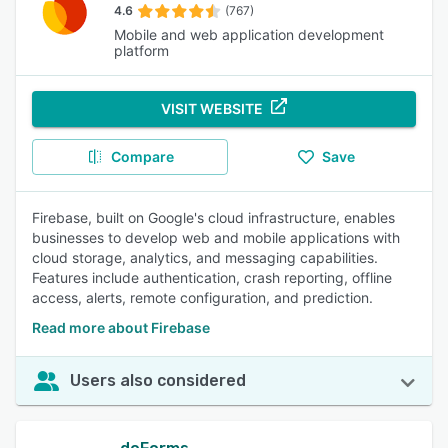
4.6
(767)
Mobile and web application development
platform
VISIT WEBSITE
Compare
Save
Firebase, built on Google's cloud infrastructure, enables
businesses to develop web and mobile applications with
cloud storage, analytics, and messaging capabilities.
Features include authentication, crash reporting, offline
access, alerts, remote configuration, and prediction.
Read more about Firebase
Users also considered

----------

Goal of the exercise -
Each line from the one containing "Read more about Firebase" through the final line of the records must be repeated exactly, with no line added or dropped.

Exercise solution -
Read more about Firebase
Users also considered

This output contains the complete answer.